The Zimbabwe Heads of Christian Denominations (ZHOCD) group warned in a statement that the bill would weaken safeguards against exploitation and “open the door to late-term abortions under broad mental-health provisions and potentially enable sex-selective or disability-based abortions.”
The bill also proposes expanding abortion access for minors without parental consent or magistrate approval. Advocates of the bill claim this will remove bureaucratic delays that cost lives. Christians say it isolates teens in need of community.
“Many of the girls are vulnerable at that moment,” Shingi said. “They need support and honesty—this bill takes away that possibility.”
Shingi believes the church needs to step up to provide support and proactive advocacy. After her abortion and subsequent alcoholism, she turned to a WhatsApp group called Hot Seat Confessions—where members anonymously ask for advice about domestic issues such as cheating spouses—for the support she didn’t find in church. There she met an 18-year-old girl who’d had three abortions in two years and was planning another. Shingi persuaded her to have the baby instead.

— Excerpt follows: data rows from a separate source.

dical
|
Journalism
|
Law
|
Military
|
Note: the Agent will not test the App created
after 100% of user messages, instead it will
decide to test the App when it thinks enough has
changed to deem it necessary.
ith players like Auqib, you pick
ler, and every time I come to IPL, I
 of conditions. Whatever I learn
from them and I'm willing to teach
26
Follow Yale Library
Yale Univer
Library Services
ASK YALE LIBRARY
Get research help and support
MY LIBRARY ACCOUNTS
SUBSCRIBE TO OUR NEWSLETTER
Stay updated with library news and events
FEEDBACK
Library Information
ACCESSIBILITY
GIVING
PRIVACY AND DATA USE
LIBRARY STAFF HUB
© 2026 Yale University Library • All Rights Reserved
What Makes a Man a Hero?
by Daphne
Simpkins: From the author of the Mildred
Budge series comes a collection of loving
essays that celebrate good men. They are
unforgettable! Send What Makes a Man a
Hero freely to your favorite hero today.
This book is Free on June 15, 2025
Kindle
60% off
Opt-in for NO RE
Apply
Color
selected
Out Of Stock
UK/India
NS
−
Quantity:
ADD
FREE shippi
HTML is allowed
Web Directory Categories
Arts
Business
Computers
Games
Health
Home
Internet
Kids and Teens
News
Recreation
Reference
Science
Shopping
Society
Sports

“A lot of people can be helped if people like me speak up,” she said
Shingi said churches provide few or no forums for women to ask questions and receive counsel. Meanwhile, both single and married women are aborting their babies. “It’s a problem the church should take seriously.”

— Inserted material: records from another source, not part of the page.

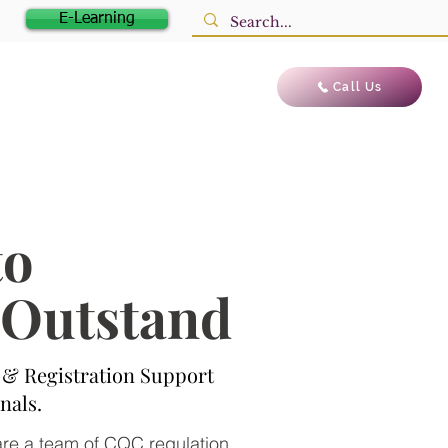
E-Learning
Blog
Contact us
Call Us
to
o Outstand
& Registration Support
nals.
 are a team of CQC regulation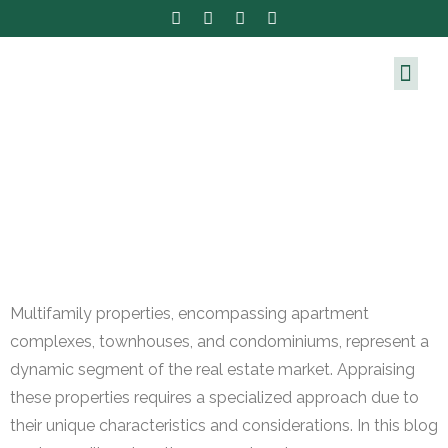
Multifamily properties, encompassing apartment
complexes, townhouses, and condominiums, represent a
dynamic segment of the real estate market. Appraising
these properties requires a specialized approach due to
their unique characteristics and considerations. In this blog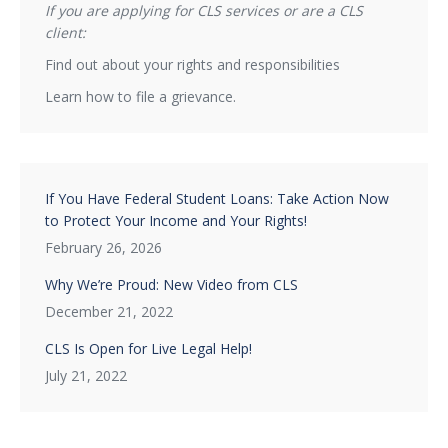
If you are applying for CLS services or are a CLS
client:
Find out about your rights and responsibilities
Learn how to file a grievance.
If You Have Federal Student Loans: Take Action Now
to Protect Your Income and Your Rights!
February 26, 2026
Why We’re Proud: New Video from CLS
December 21, 2022
CLS Is Open for Live Legal Help!
July 21, 2022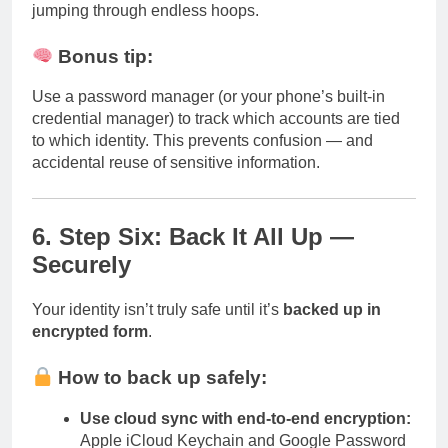
jumping through endless hoops.
Bonus tip:
Use a password manager (or your phone’s built-in
credential manager) to track which accounts are tied
to which identity. This prevents confusion — and
accidental reuse of sensitive information.
6. Step Six: Back It All Up —
Securely
Your identity isn’t truly safe until it’s
backed up in
encrypted form
.
How to back up safely:
Use cloud sync with end-to-end encryption:
Apple iCloud Keychain and Google Password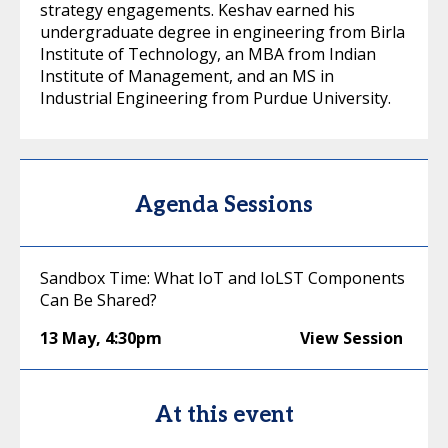
strategy engagements. Keshav earned his
undergraduate degree in engineering from Birla
Institute of Technology, an MBA from Indian
Institute of Management, and an MS in
Industrial Engineering from Purdue University.
Agenda Sessions
Sandbox Time: What IoT and IoLST Components
Can Be Shared?
13 May
,
4:30pm
View Session
At this event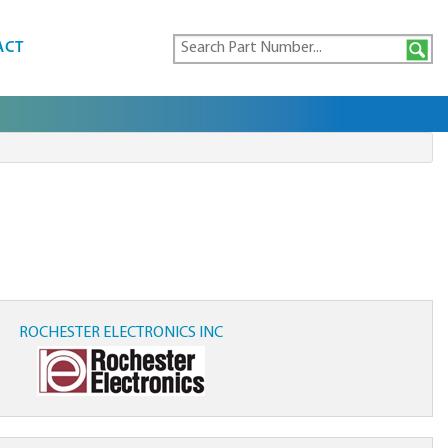
ACT
ROCHESTER ELECTRONICS INC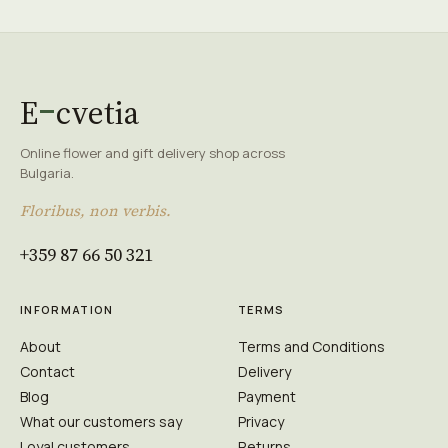
E
cvetia
Online flower and gift delivery shop across
Bulgaria.
Floribus, non verbis.
+359 87 66 50 321
INFORMATION
TERMS
About
Terms and Conditions
Contact
Delivery
Blog
Payment
What our customers say
Privacy
Loyal customers
Returns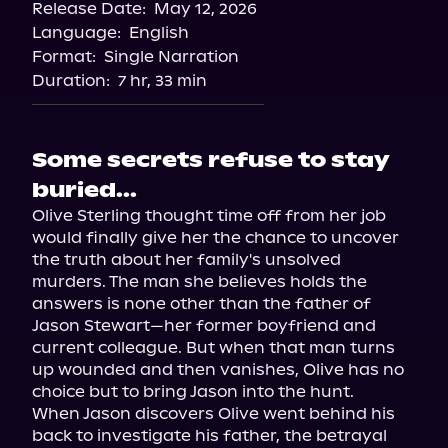
Release Date:
May 12, 2026
Language:
English
Format:
Single Narration
Duration:
7 hr, 33 min
Some secrets refuse to stay
buried...
Olive Sterling thought time off from her job 
would finally give her the chance to uncover 
the truth about her family's unsolved 
murders. The man she believes holds the 
answers is none other than the father of 
Jason Stewart—her former boyfriend and 
current colleague. But when that man turns 
up wounded and then vanishes, Olive has no 
choice but to bring Jason into the hunt.

When Jason discovers Olive went behind his 
back to investigate his father, the betrayal 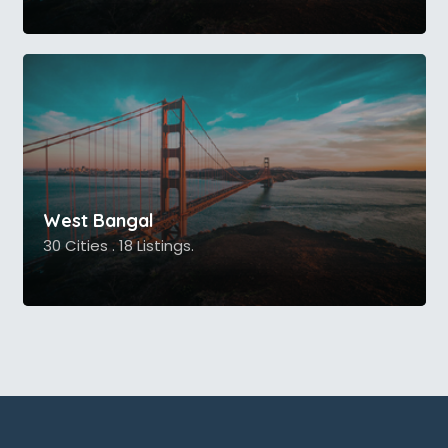
West Bangal
30 Cities . 18 Listings.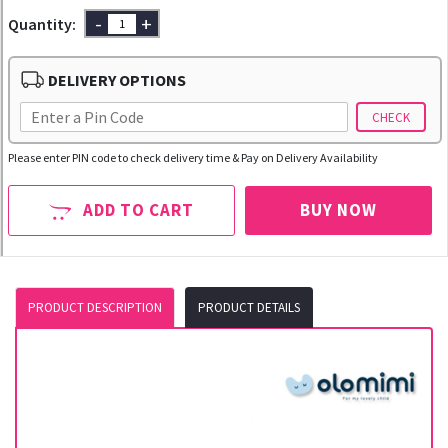
-
+
Quantity:
DELIVERY OPTIONS
CHECK
Please enter PIN code to check delivery time & Pay on Delivery Availability
ADD TO CART
BUY NOW
PRODUCT DESCRIPTION
PRODUCT DETAILS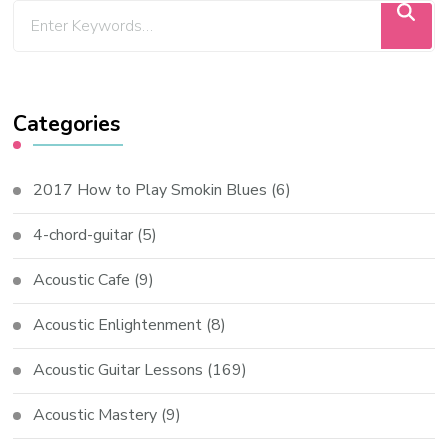
Categories
2017 How to Play Smokin Blues
(6)
4-chord-guitar
(5)
Acoustic Cafe
(9)
Acoustic Enlightenment
(8)
Acoustic Guitar Lessons
(169)
Acoustic Mastery
(9)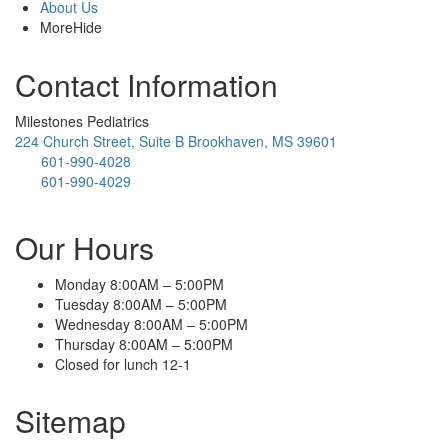
About Us
More
Hide
Contact Information
Milestones Pediatrics
224 Church Street, Suite B Brookhaven, MS 39601
601-990-4028
601-990-4029
Our Hours
Monday 8:00AM – 5:00PM
Tuesday 8:00AM – 5:00PM
Wednesday 8:00AM – 5:00PM
Thursday 8:00AM – 5:00PM
Closed for lunch 12-1
Sitemap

Even after finding forgiveness in Christ, Shingi said her alcoholism lingered. She finally stopped drinking after a church member referred her to an addiction counselor. She’s been sober for four years now.
When Shingi learned about the Medical Services Bill in December, she quickly wrote a letter to the National Assembly telling her story and protesting the impending bill. She asked leaders to reckon with “the silent aftermath they will never legislate away” and said that for her, healing came only through repentance.
“When abortion is legalized, what is legalized is not only a procedure but a lie: that abortion resolves crisis, that it liberates women, that it averts mental health, that it leaves no permanent mark,” Shingi wrote. “I am here as living evidence that this is untrue.”